BP Expects Lower Gas Output & Higher Debt in Q1 Amid Strategy Shift

Zacks
04-15

BP plc BP, the UK-based energy major, expects weak first-quarter 2025 results for its natural gas trading business, signaling a challenging start to the year as it shifts its focus back to traditional oil and gas operations.

In a quarterly trading update released on Friday, the company said that the overall upstream production would be lower compared to the prior quarter. While oil production is expected to rise slightly, gas and low-carbon energy output will be lower, reflecting recent divestments in Egypt and Trinidad that closed late last quarter.

The weak performance in natural gas trading stands out in a quarter that is otherwise expected to deliver an “average” result for BP’s oil trading division. BP noted that oil and gas realizations are likely to remain broadly flat on a sequential basis. The Zacks Consensus Estimate for BP’s first-quarter earnings is pinned at 64 cents per share, down from 97 cents in the prior-year quarter.

The setback in gas comes as BP reorients its strategy. In February, the company announced a return to its core strength — fossil fuels — with an emphasis on increasing shareholder returns. Part of that shift includes launching 10 new oil and gas projects globally between 2025 and 2027.

Not all areas of BP’s business are under pressure. The company expects higher refining margins to add between $100 million and $300 million to first-quarter earnings, offering a modest buffer against underwhelming gas performance.

BP also flagged a $4 billion increase in net debt for the quarter, caused by working capital buildup. This rise is largely attributed to seasonal inventory effects, bonus payouts, and payments tied to low-carbon assets held for sale. The company emphasized that much of this increase is expected to reverse in the subsequent quarters.

As part of its February strategy update, BP reaffirmed its target of reducing net debt to the range of $14-$18 billion by 2027, down from the current level of more than $20 billion.

BP’s shift back to oil and gas and its emphasis on project rollouts come amid pressure from investors, including activist hedge fund Elliott, which has urged the company to prioritize shareholder value.

BP is set to release its first-quarter results on April 29, offering more details on how its revised strategy is playing out across its portfolio.

BP’s Zacks Rank & Key Picks

BP currently carries a Zack Rank #3 (Hold).

Investors interested in the energy sector may look at some better-ranked stocks like Archrock Inc.

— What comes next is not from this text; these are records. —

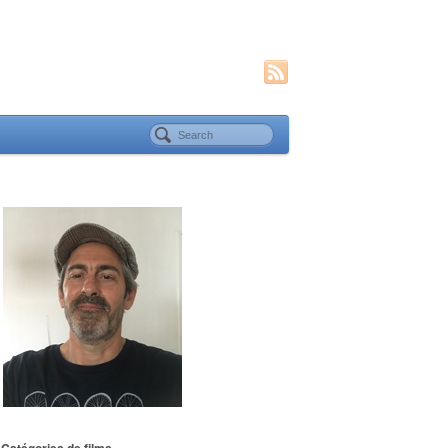
Catégories de films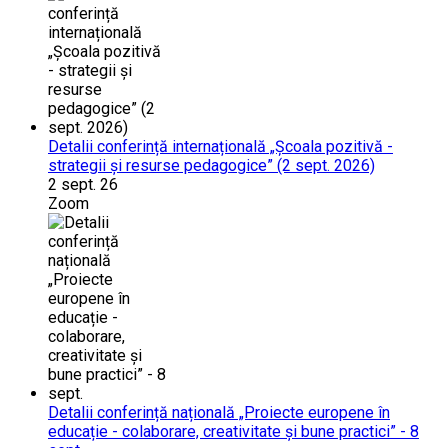
Detalii conferință internațională „Școala pozitivă -
strategii și resurse pedagogice” (2 sept. 2026)
2 sept. 26
Zoom
Detalii conferință națională „Proiecte europene în
educație - colaborare, creativitate și bune practici” - 8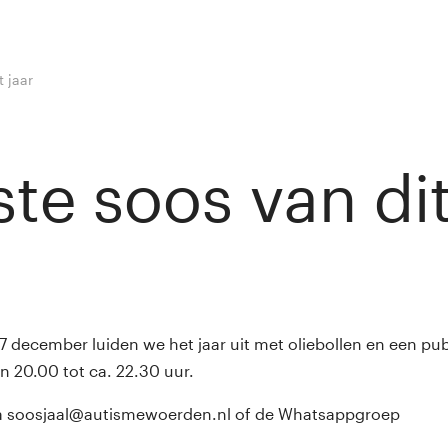
t jaar
ste soos van dit
y
Winny van Rij
 december luiden we het jaar uit met oliebollen en een pubq
 20.00 tot ca. 22.30 uur.
a soosjaal@autismewoerden.nl of de Whatsappgroep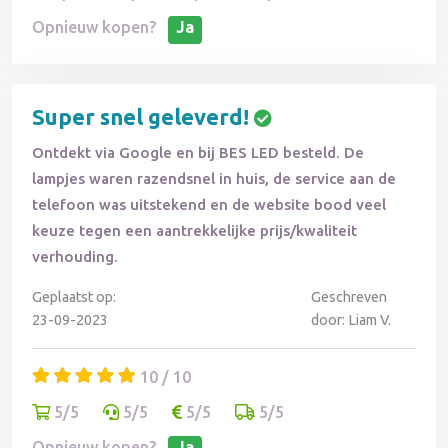
Opnieuw kopen?
Ja
Super snel geleverd!
Ontdekt via Google en bij BES LED besteld. De
lampjes waren razendsnel in huis, de service aan de
telefoon was uitstekend en de website bood veel
keuze tegen een aantrekkelijke prijs/kwaliteit
verhouding.
Geplaatst op:
Geschreven
23-09-2023
door: Liam V.
10 / 10
5/5
5/5
5/5
5/5
Opnieuw kopen?
Ja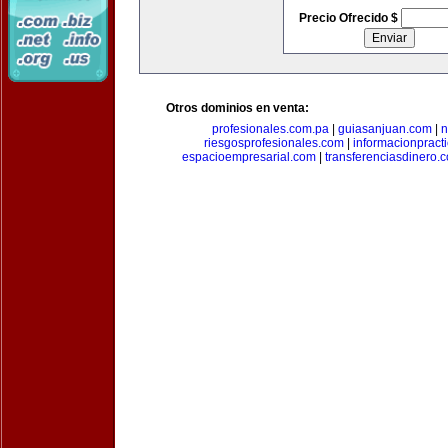
Precio Ofrecido $
Otros dominios en venta:
profesionales.com.pa
|
guiasanjuan.com
|
n
riesgosprofesionales.com
|
informacionpract
espacioempresarial.com
|
transferenciasdinero.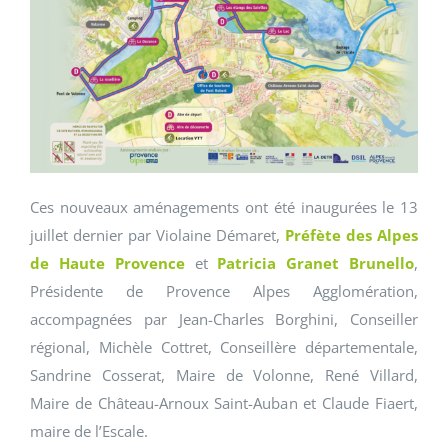
Ces nouveaux aménagements ont été inaugurées le 13
juillet dernier par Violaine Démaret,
Préfète des Alpes
de Haute Provence
et
Patricia Granet Brunello
,
Présidente de Provence Alpes Agglomération,
accompagnées par Jean-Charles Borghini, Conseiller
régional, Michèle Cottret, Conseillère départementale,
Sandrine Cosserat, Maire de Volonne, René Villard,
Maire de Château-Arnoux Saint-Auban et Claude Fiaert,
maire de l’Escale.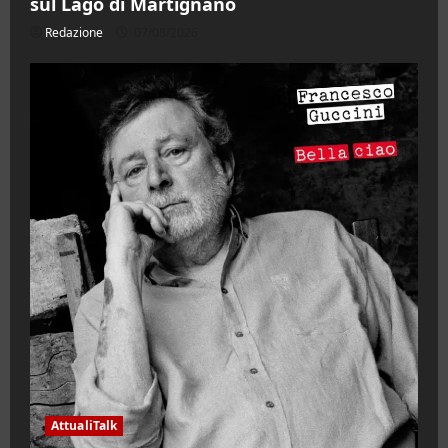
sul Lago di Martignano
Redazione
07/08/2026
AttualiTalk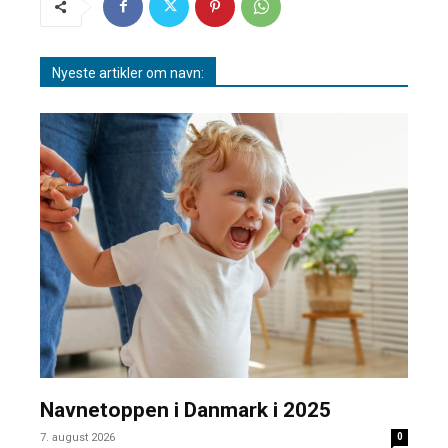
Nyeste artikler om navn:
Navnetoppen i Danmark i 2025
7. august 2026
0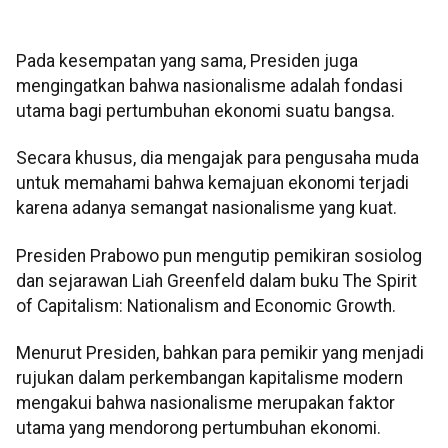
Pada kesempatan yang sama, Presiden juga
mengingatkan bahwa nasionalisme adalah fondasi
utama bagi pertumbuhan ekonomi suatu bangsa.
Secara khusus, dia mengajak para pengusaha muda
untuk memahami bahwa kemajuan ekonomi terjadi
karena adanya semangat nasionalisme yang kuat.
Presiden Prabowo pun mengutip pemikiran sosiolog
dan sejarawan Liah Greenfeld dalam buku The Spirit
of Capitalism: Nationalism and Economic Growth.
Menurut Presiden, bahkan para pemikir yang menjadi
rujukan dalam perkembangan kapitalisme modern
mengakui bahwa nasionalisme merupakan faktor
utama yang mendorong pertumbuhan ekonomi.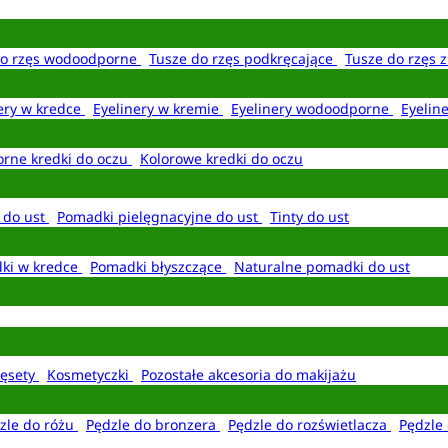
do rzęs wodoodporne
Tusze do rzęs podkręcające
Tusze do rzęs 
ery w kredce
Eyelinery w kremie
Eyelinery wodoodporne
Eyelin
rne kredki do oczu
Kolorowe kredki do oczu
 do ust
Pomadki pielęgnacyjne do ust
Tinty do ust
ki w kredce
Pomadki błyszczące
Naturalne pomadki do ust
ęsety
Kosmetyczki
Pozostałe akcesoria do makijażu
zle do różu
Pędzle do bronzera
Pędzle do rozświetlacza
Pędzle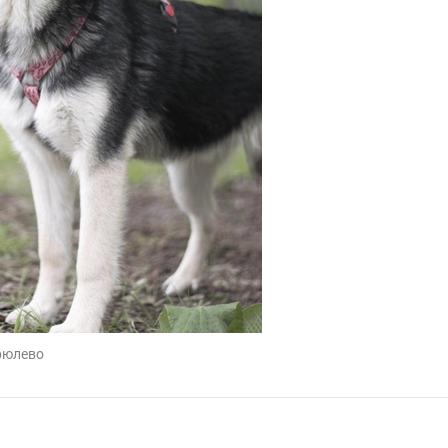
рюлево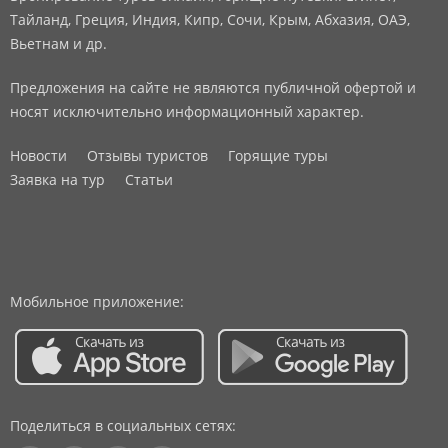
Тайланд, Греция, Индия, Кипр, Сочи, Крым, Абхазия, ОАЭ,
Вьетнам и др.
Предложения на сайте не являются публичной офертой и
носят исключительно информационный характер.
Новости
Отзывы туристов
Горящие туры
Заявка на тур
Статьи
Мобильное приложение:
Поделиться в социальных сетях: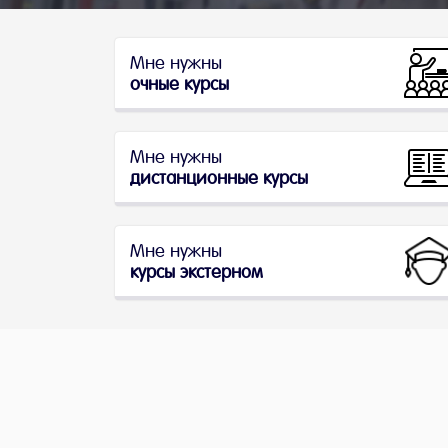
Мне нужны
очные курсы
Мне нужны
дистанционные курсы
Мне нужны
курсы экстерном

AROC, Kinder Morgan, Inc. KMI and Enterprise Products Partners L.PEPD. While Archrock presently sports a Zacks Rank #1 (Strong Buy), Kinder Morgan and Enterprise Products carry a Zacks Rank #2 (Buy) each. You can see the complete list of today’s Zacks #1 Rank stocks here.

Archrock is an energy infrastructure company based in the United States with a focus on midstream natural gas compression. AROC provides natural gas contract compression services and generates stable fee-based revenues.

Archrock’s earnings beat estimates in three of the trailing four quarters and met once, delivering an average surprise of 8.81%.

Kinder Morgan is a leading North American midstream player with a stable and resilient business model, largely driven by take-or-pay contracts, which ensure consistent earnings and facilitate reliable capital returns to shareholders. KMI operates one of the largest natural gas pipeline networks, positioning it to benefit from the projected increase in U.S. natural gas demand by 2030. 

Kinder Morgan’s earnings beat estimates in one of the trailing four quarters, met once and missed in the other two, delivering an average negative surprise of 1.85%.

Enterprise Products generates stable fee-based revenues from its vast network of oil and gas pipelines spanning 50,000 miles, connecting prolific U.S. shale plays. Notably, the acquisition of Pinon Midstream, which aims to provide services in the prolific Permian Basin, is expected to drive the partnership’s cash flows. This move enhances its NGL value chain and addresses regional infrastructure constraints, with strong customer demand expected to boost revenues.

EPD’s earnings beat estimates in two of the trailing four quarters and missed in the other two, delivering an average surprise of 1.83%.